Heterogeneous Computing Platform
Standalone hardware accelerators can break performance plateaus through fine-grained, application-tailored circuit design. However, in real deployments, a standalone accelerator cannot be assumed to deliver the best end-to-end performance, largely due to inherent resource constraints, most notably limited on-device memory capacity and restricted memory bandwidth relative to the scale of modern datasets.
To support real-world applications that routinely process hundreds of gigabytes to terabytes of data, accelerators must collaborate with the host CPU to access larger memory and storage hierarchies. In practice, this collaboration is typically mediated through PCIe-class interconnects, which introduces an additional and often dominant bottleneck: host–device communication bandwidth and latency. As a result, many accelerator designs that excel in isolated microbenchmarks fail to translate into consistent system-level gains when integrated into full data path.
Our lab addresses these challenges with a system-first approach to specialization.
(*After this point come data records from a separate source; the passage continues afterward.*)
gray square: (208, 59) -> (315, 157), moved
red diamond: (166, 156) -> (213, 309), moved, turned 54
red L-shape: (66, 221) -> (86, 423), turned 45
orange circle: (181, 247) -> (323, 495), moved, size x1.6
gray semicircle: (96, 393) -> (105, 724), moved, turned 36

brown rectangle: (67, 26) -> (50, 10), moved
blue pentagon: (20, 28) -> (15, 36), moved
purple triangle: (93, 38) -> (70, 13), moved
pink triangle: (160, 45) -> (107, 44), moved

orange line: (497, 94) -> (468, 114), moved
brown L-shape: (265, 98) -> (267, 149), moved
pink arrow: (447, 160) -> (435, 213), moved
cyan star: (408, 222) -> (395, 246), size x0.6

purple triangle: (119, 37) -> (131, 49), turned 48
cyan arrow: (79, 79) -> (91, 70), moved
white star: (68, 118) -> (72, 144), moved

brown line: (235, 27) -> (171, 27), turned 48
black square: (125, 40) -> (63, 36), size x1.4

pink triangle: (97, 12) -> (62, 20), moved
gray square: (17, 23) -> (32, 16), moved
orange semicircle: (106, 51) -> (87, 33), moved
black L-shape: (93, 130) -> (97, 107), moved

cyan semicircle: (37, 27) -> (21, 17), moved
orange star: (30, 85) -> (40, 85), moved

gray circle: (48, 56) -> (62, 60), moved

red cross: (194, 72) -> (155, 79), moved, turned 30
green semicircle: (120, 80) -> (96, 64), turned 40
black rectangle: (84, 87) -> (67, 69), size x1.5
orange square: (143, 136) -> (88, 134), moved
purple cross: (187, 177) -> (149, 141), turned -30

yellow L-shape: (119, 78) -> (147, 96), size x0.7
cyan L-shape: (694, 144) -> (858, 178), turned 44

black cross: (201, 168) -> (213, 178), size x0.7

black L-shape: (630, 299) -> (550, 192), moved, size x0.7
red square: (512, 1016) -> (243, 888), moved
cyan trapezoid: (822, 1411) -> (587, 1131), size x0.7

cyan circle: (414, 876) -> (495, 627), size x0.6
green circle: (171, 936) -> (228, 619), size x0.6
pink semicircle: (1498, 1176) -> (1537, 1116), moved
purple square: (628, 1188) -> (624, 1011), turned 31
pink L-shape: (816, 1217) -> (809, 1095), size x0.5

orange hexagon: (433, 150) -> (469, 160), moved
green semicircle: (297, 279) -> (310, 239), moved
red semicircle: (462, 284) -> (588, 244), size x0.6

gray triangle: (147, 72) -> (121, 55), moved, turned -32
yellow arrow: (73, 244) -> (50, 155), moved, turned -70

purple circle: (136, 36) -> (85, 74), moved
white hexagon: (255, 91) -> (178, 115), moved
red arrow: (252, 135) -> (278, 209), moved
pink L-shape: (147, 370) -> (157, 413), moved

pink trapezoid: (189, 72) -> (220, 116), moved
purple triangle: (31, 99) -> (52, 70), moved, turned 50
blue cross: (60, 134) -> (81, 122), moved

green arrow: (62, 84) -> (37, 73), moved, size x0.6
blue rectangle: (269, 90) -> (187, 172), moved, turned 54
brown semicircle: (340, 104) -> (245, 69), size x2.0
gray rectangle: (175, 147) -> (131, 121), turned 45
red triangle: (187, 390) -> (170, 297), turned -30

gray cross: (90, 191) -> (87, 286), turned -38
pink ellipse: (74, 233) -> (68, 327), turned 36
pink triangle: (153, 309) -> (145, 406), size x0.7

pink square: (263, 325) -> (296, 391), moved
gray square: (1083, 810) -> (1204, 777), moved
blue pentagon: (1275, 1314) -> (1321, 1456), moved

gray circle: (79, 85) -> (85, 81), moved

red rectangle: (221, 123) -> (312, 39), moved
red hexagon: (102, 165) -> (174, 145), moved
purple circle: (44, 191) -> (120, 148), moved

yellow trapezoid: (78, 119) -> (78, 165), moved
We design domain-specific CPU–FPGA heterogeneous systems that jointly optimize computation and data movement across the entire stack, from accelerator microarchitecture to memory hierarchy, interconnect, runtime coordination, and I/O. Our goal is not merely to offload kernels, but to develop novel system architectural solutions that remove the true limiting factors in heterogeneous execution, thereby achieving state-of-the-art performance and energy efficiency on realistic, large-scale workloads.